The 7 Natural Wonders of the World

These spectacular spots reveal the diverse splendor of planet Earth.

Aerial view of snow-capped Mount Everest
Mount Everest is shared by Nepal and China.

Emad aljumah / Getty Images 

The practice of compiling "wonders" into groups of seven dates back to Ancient Greece, when the list we now know as the Seven Ancient Wonders of the World was first created. Today, we also have the Seven Modern Wonders of the World and several other groupings.

For nature lovers, the seven natural wonders of the world are particularly exciting. These sites are all naturally formed, without significant alteration by humans.

There are several different versions of the seven natural wonders of the world list. We'll focus on the most commonly accepted list, which originated in a 1997 CNN article and is promoted by the conservation organization Seven Natural Wonders.

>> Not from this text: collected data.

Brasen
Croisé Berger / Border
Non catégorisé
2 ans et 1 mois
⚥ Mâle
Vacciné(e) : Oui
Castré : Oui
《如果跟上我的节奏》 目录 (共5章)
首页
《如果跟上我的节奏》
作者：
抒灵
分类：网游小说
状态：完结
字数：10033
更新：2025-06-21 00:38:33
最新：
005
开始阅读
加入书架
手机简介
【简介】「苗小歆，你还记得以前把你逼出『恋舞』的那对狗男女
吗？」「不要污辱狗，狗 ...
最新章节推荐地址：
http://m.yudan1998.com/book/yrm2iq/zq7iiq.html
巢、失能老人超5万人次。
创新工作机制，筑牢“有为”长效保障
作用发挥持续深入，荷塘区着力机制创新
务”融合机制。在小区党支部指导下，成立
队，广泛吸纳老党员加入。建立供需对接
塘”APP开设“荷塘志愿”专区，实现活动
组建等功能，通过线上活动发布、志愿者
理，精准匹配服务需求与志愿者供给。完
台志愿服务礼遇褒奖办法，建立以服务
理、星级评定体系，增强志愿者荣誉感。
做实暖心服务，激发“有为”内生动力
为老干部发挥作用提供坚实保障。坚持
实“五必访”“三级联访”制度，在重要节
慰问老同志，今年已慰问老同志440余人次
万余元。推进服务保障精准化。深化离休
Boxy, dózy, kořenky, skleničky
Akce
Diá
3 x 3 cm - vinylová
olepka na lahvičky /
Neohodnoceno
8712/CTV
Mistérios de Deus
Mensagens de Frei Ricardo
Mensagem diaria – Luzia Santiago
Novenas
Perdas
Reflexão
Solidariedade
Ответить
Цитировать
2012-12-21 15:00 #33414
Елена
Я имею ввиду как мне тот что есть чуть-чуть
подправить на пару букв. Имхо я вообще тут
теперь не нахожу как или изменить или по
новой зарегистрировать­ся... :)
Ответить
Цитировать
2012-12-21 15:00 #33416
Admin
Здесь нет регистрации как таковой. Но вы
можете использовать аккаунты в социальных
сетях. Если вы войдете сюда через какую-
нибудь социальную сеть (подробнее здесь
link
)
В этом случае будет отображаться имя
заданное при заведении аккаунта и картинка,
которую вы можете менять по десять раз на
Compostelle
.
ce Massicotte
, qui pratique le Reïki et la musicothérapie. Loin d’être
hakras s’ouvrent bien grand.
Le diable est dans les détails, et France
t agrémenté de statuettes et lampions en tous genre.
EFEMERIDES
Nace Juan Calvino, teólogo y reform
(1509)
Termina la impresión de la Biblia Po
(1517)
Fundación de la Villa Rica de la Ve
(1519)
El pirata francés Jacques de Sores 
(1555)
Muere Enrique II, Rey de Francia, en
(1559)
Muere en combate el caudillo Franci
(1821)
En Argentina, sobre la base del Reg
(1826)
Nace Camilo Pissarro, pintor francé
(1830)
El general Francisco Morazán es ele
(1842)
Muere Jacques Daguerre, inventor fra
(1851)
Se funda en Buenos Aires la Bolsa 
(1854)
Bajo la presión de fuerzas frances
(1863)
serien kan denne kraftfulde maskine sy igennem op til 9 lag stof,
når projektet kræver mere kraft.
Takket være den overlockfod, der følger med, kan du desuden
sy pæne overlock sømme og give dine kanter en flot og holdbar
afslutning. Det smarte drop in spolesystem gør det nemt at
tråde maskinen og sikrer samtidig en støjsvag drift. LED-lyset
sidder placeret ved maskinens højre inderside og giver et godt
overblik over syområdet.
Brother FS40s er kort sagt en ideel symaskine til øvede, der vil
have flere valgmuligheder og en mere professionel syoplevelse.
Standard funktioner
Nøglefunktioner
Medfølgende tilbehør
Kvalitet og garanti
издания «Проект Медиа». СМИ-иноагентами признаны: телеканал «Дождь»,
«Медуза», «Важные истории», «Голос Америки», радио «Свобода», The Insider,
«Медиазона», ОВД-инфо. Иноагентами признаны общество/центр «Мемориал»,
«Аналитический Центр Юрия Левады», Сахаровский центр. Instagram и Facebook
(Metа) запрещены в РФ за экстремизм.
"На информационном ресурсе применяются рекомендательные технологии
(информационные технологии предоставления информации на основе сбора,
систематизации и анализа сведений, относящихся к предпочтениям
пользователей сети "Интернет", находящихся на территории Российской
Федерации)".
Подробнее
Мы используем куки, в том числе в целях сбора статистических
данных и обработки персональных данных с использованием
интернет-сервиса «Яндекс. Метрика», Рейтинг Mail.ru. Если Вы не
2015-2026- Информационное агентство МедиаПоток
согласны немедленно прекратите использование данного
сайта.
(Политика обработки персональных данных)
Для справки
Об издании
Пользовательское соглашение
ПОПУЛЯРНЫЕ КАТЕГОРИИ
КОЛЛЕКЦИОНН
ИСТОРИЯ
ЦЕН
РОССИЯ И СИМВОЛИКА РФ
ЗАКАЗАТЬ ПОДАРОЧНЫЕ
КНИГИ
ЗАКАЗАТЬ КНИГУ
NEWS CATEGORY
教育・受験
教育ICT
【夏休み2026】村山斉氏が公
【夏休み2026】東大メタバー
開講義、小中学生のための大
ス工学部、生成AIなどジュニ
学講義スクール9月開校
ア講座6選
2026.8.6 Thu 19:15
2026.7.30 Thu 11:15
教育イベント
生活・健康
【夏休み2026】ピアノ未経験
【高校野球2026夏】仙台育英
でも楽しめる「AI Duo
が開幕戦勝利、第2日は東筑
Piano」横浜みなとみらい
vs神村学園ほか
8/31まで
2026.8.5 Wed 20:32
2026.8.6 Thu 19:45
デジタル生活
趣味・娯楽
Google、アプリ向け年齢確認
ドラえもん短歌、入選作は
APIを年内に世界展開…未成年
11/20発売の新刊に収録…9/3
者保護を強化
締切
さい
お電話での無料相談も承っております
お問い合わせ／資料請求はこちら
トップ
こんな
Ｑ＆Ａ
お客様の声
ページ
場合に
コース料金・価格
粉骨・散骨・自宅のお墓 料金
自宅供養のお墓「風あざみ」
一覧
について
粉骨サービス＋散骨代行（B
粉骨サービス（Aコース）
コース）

Here's what you need to know about the seven natural wonders of the world.

of 7

Grand Canyon

View of Colorado River in Grand Canyon National Park

Dean Fikar  / Getty Images

The Grand Canyon in the southwestern United States is called "grand" for good reason. At more than a mile deep, 277 river miles long, and between four and 18 miles wide, it is one of the largest and longest canyons in the world. It covers an area of over 9.5 million square miles. For perspective, that's bigger than the state of Rhode Island.

This natural wonder was formed through erosion by the Colorado River, with geologists using its distinct layers to estimate its impressive age—between 30 and 70 million years old. The rocks hide more than 1,000 caves, some functioning as hideouts for animals and others revealing prehistoric artifacts. Not surprisingly, there are countless fossils, some dating back as far as the Precambrian period, 1,200 million to 740 million years ago.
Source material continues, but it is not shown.